Incision and Drainage
For anterior-superior abscesses, an incision is made at the site of needle aspiration, or at the most prominent and softened area. Alternatively, the incision may be located slightly lateral to the intersection of an imaginary horizontal line along the root of the uvula and a vertical line extending from the lower edge of the palatoglossal arch at its junction with the tongue base. The incision extends through the mucosa and superficial layers, and a long curved clamp is inserted along the muscle fibers to open the abscess cavity and drain it thoroughly.
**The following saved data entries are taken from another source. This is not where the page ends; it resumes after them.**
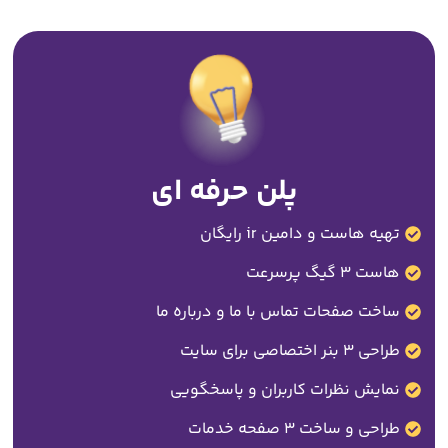
پلن حرفه ای
تهیه هاست و دامین ir رایگان
هاست 3 گیگ پرسرعت
ساخت صفحات تماس با ما و درباره ما
طراحی 3 بنر اختصاصی برای سایت
نمایش نظرات کاربران و پاسخگویی
طراحی و ساخت 3 صفحه خدمات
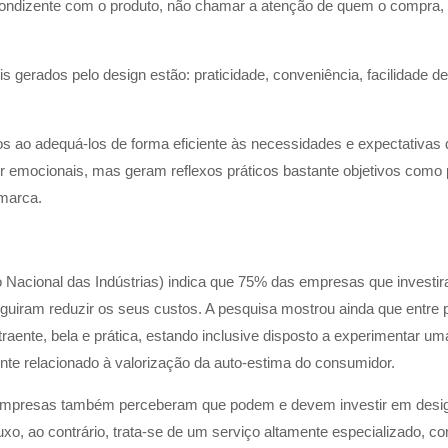
condizente com o produto, não chamar a atenção de quem o compra,
is gerados pelo design estão: praticidade, conveniência, facilidade d
os ao adequá-los de forma eficiente às necessidades e expectativas 
 emocionais, mas geram reflexos práticos bastante objetivos como p
 marca.
 Nacional das Indústrias) indica que 75% das empresas que invest
iram reduzir os seus custos. A pesquisa mostrou ainda que entre 
raente, bela e prática, estando inclusive disposto a experimentar 
mente relacionado à valorização da auto-estima do consumidor.
mpresas também perceberam que podem e devem investir em design
uxo, ao contrário, trata-se de um serviço altamente especializado, c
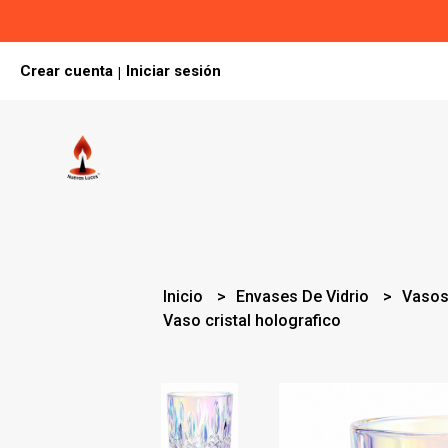
Crear cuenta
Iniciar sesión
|
Inicio
Envases De Vidrio
Vasos
Vaso cristal holografico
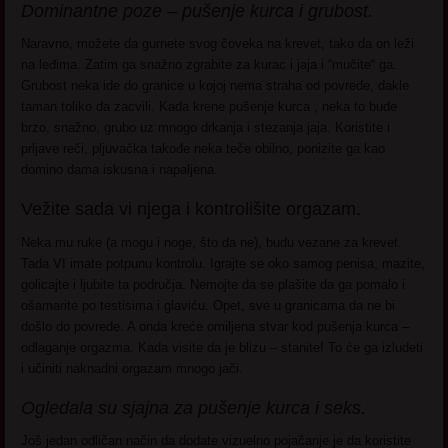
Dominantne poze – pušenje kurca i grubost.
Naravno, možete da gurnete svog čoveka na krevet, tako da on leži
na leđima. Zatim ga snažno zgrabite za kurac i jaja i “mučite“ ga.
Grubost neka ide do granice u kojoj nema straha od povrede, dakle
taman toliko da zacvili. Kada krene pušenje kurca , neka to bude
brzo, snažno, grubo uz mnogo drkanja i stezanja jaja. Koristite i
prljave reči, pljuvačka takođe neka teče obilno, ponizite ga kao
domino dama iskusna i napaljena.
Vežite sada vi njega i kontrolišite orgazam.
Neka mu ruke (a mogu i noge, što da ne), budu vezane za krevet.
Tada VI imate potpunu kontrolu. Igrajte se oko samog penisa, mazite,
golicajte i ljubite ta područja. Nemojte da se plašite da ga pomalo i
ošamarite po testisima i glaviću. Opet, sve u granicama da ne bi
došlo do povrede. A onda kreće omiljena stvar kod pušenja kurca –
odlaganje orgazma. Kada visite da je blizu – stanite! To će ga izludeti
i učiniti naknadni orgazam mnogo jači.
Ogledala su sjajna za pušenje kurca i seks.
Još jedan odličan način da dodate vizuelno pojačanje je da koristite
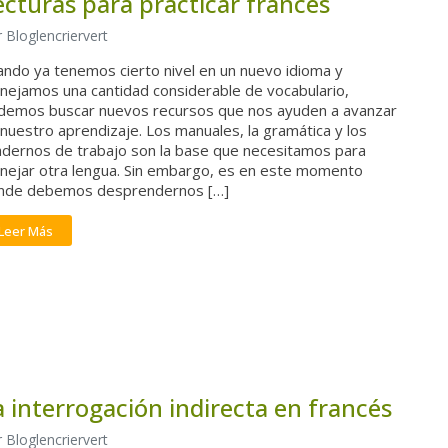
ecturas para practicar francés
 Bloglencriervert
ando ya tenemos cierto nivel en un nuevo idioma y
nejamos una cantidad considerable de vocabulario,
demos buscar nuevos recursos que nos ayuden a avanzar
nuestro aprendizaje. Los manuales, la gramática y los
adernos de trabajo son la base que necesitamos para
nejar otra lengua. Sin embargo, es en este momento
nde debemos desprendernos […]
Leer Más
a interrogación indirecta en francés
 Bloglencriervert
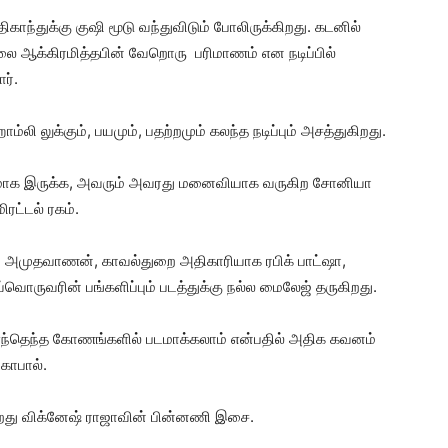
காந்துக்கு குஷி மூடு வந்துவிடும் போலிருக்கிறது. கடனில்
டலை ஆக்கிரமித்தபின் வேறொரு பரிமாணம் என நடிப்பில்
ர்.
லுக்கும், பயமும், பதற்றமும் கலந்த நடிப்பும் அசத்துகிறது.
்யமாக இருக்க, அவரும் அவரது மனைவியாக வருகிற சோனியா
ரட்டல் ரகம்.
 அமுதவாணன், காவல்துறை அதிகாரியாக ரபிக் பாட்ஷா,
்வொருவரின் பங்களிப்பும் படத்துக்கு நல்ல மைலேஜ் தருகிறது.
ளை எந்தெந்த கோணங்களில் படமாக்கலாம் என்பதில் அதிக கவனம்
கோபால்.
கிறது விக்னேஷ் ராஜாவின் பின்னணி இசை.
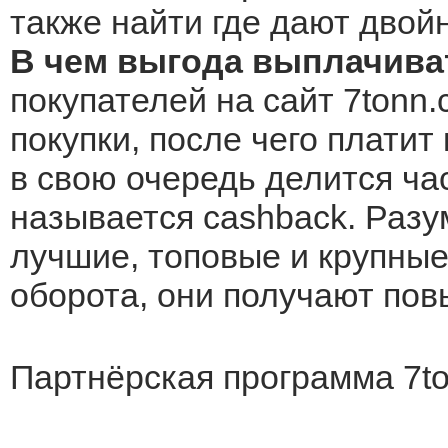
также найти где дают двой
В чем выгода выплачива
покупателей на сайт 7tonn.
покупки, после чего платит
в свою очередь делится ча
называется cashback. Разу
лучшие, топовые и крупные 
оборота, они получают по
Партнёрская программа 7t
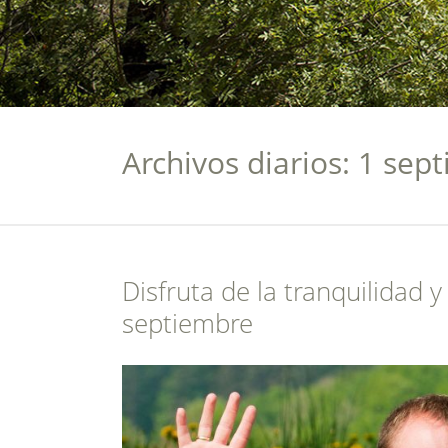
Archivos diarios: 1 sep
Disfruta de la tranquilidad 
septiembre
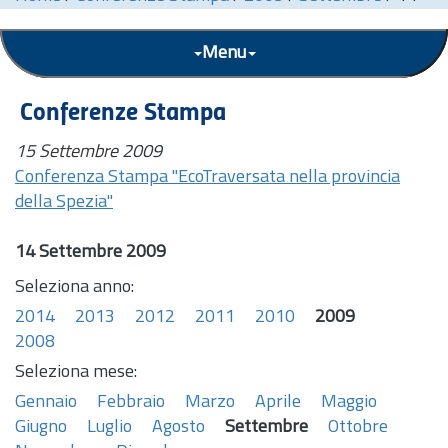
Menu
Conferenze Stampa
15 Settembre 2009
Conferenza Stampa "EcoTraversata nella provincia
della Spezia"
14 Settembre 2009
Seleziona anno:
2014
2013
2012
2011
2010
2009
2008
Seleziona mese:
Gennaio
Febbraio
Marzo
Aprile
Maggio
Giugno
Luglio
Agosto
Settembre
Ottobre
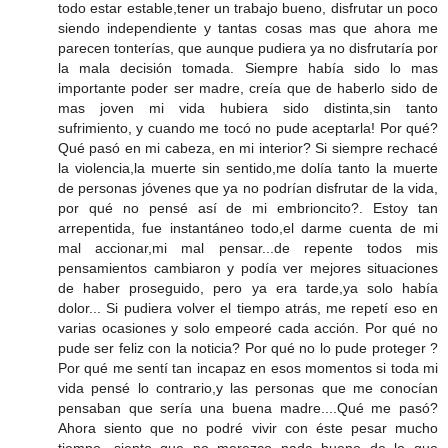
todo estar estable,tener un trabajo bueno, disfrutar un poco
siendo independiente y tantas cosas mas que ahora me
parecen tonterías, que aunque pudiera ya no disfrutaría por
la mala decisión tomada. Siempre había sido lo mas
importante poder ser madre, creía que de haberlo sido de
mas joven mi vida hubiera sido distinta,sin tanto
sufrimiento, y cuando me tocó no pude aceptarla! Por qué?
Qué pasó en mi cabeza, en mi interior? Si siempre rechacé
la violencia,la muerte sin sentido,me dolía tanto la muerte
de personas jóvenes que ya no podrían disfrutar de la vida,
por qué no pensé así de mi embrioncito?. Estoy tan
arrepentida, fue instantáneo todo,el darme cuenta de mi
mal accionar,mi mal pensar...de repente todos mis
pensamientos cambiaron y podía ver mejores situaciones
de haber proseguido, pero ya era tarde,ya solo había
dolor... Si pudiera volver el tiempo atrás, me repetí eso en
varias ocasiones y solo empeoré cada acción. Por qué no
pude ser feliz con la noticia? Por qué no lo pude proteger ?
Por qué me sentí tan incapaz en esos momentos si toda mi
vida pensé lo contrario,y las personas que me conocían
pensaban que sería una buena madre....Qué me pasó?
Ahora siento que no podré vivir con éste pesar mucho
tiempo, siento que no merezco nada bueno de lo que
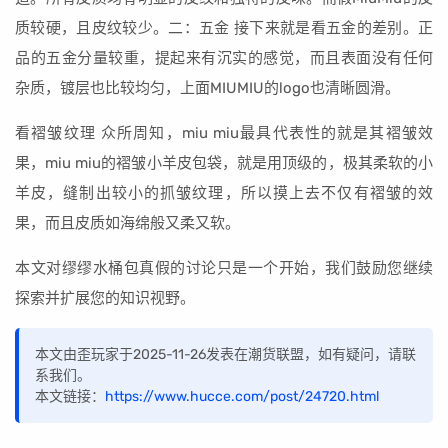
质较硬，且皮纹较少。二：五金 接下来就是看五金的差别。正
品的五金分量较重，提起来有沉实的感觉，而且表面没有任何
杂质，镀层也比较均匀，上面MIUMIU的logo也清晰圆滑。
看褶皱纹理 众所周知，miu miu最具代表性的就是其褶皱效
果，miu miu的褶皱小羊皮包袋，就是用顶级的，极其柔软的小
羊皮，缝制出较小的抓皱纹理，所以摸上去不仅有褶皱的效
果，而且皮质如海绵般又柔又软。
本文对缪缪水桶包真假的讨论只是一个开始，我们鼓励您继续
探索并扩展您的知识视野。
本文由歪玩家于2025-11-26发表在潮货联盟，如有疑问，请联
系我们。
本文链接：
https://www.hucce.com/post/24720.html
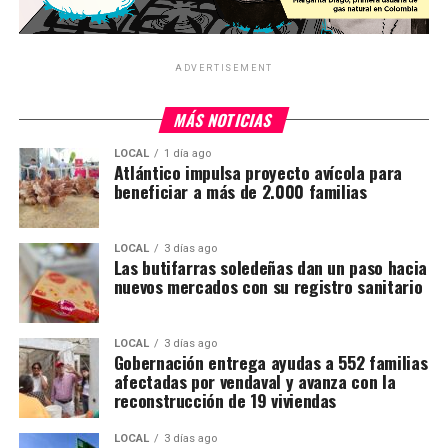
ADVERTISEMENT
MÁS NOTICIAS
LOCAL
1 día ago
Atlántico impulsa proyecto avícola para
beneficiar a más de 2.000 familias
LOCAL
3 días ago
Las butifarras soledeñas dan un paso hacia
nuevos mercados con su registro sanitario
LOCAL
3 días ago
Gobernación entrega ayudas a 552 familias
afectadas por vendaval y avanza con la
reconstrucción de 19 viviendas
LOCAL
3 días ago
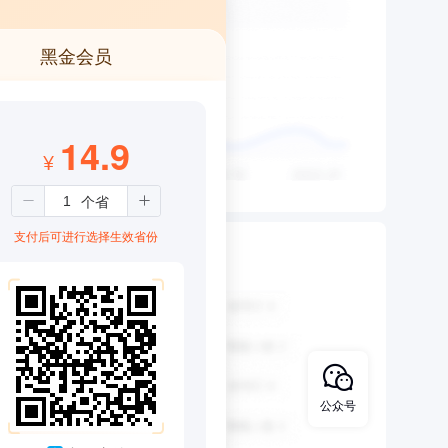
黑金会员
14.9
¥
支付后可进行选择生效省份
公众号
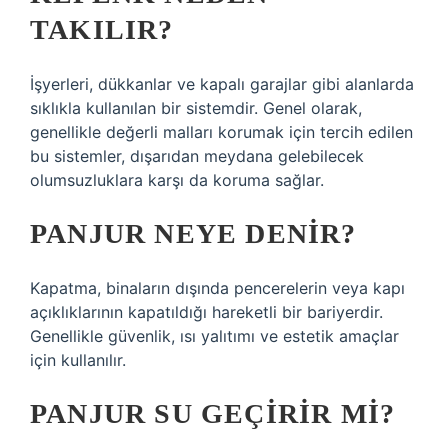
TAKILIR?
İşyerleri, dükkanlar ve kapalı garajlar gibi alanlarda
sıklıkla kullanılan bir sistemdir. Genel olarak,
genellikle değerli malları korumak için tercih edilen
bu sistemler, dışarıdan meydana gelebilecek
olumsuzluklara karşı da koruma sağlar.
PANJUR NEYE DENIR?
Kapatma, binaların dışında pencerelerin veya kapı
açıklıklarının kapatıldığı hareketli bir bariyerdir.
Genellikle güvenlik, ısı yalıtımı ve estetik amaçlar
için kullanılır.
PANJUR SU GEÇIRIR MI?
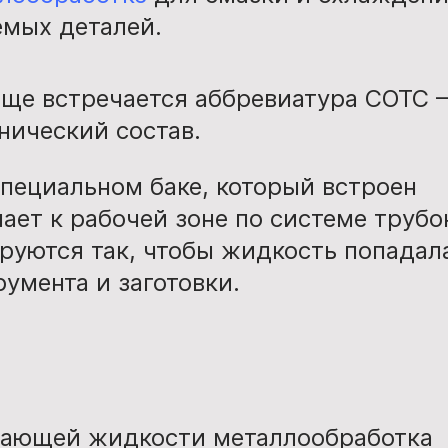
емых деталей.
аще встречается аббревиатура СОТС 
ический состав.
специальном баке, который встроен
ает к рабочей зоне по системе трубо
руются так, чтобы жидкость попадал
румента и заготовки.
дающей жидкости металлообработка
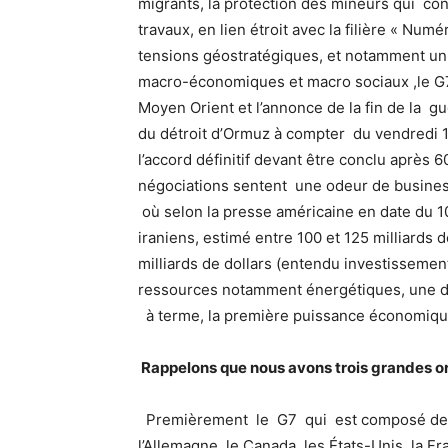
migrants, la protection des mineurs qui cons
travaux, en lien étroit avec la filière « N
tensions géostratégiques, et notamment un 
macro-économiques et macro sociaux ,le G7
Moyen Orient et l’annonce de la fin de la gue
du détroit d’Ormuz à compter du vendredi 
l’accord définitif devant être conclu après
négociations sentent une odeur de business 
où selon la presse américaine en date du 1
iraniens, estimé entre 100 et 125 milliards d
milliards de dollars (entendu investissemen
ressources notamment énergétiques, une d
à terme, la première puissance économique
Rappelons que nous avons trois grandes or
Premièrement le G7 qui est composé des 
l’Allemagne, le Canada, les États-Unis, la Fr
Figure 2 Incision site for peritonsillar abscess drainage
Midpoint of the line connecting the root of the uvula and the last molar
For posterior-superior abscesses, the incision is made along the palatopharyngeal arch to facilitate drainage. Follow-up evaluations are conducted the next day, and further drainage may be performed if necessary.
Tonsillectomy
After confirmation of a peritonsillar abscess and effective control of the infection with antibiotics, tonsillectomy of the affected side may be performed. This procedure ensures complete drainage, faster recovery, and prevents recurrence. For cases of recurrent abscesses, tonsillectomy is recommended 2 weeks after resolution of inflammation.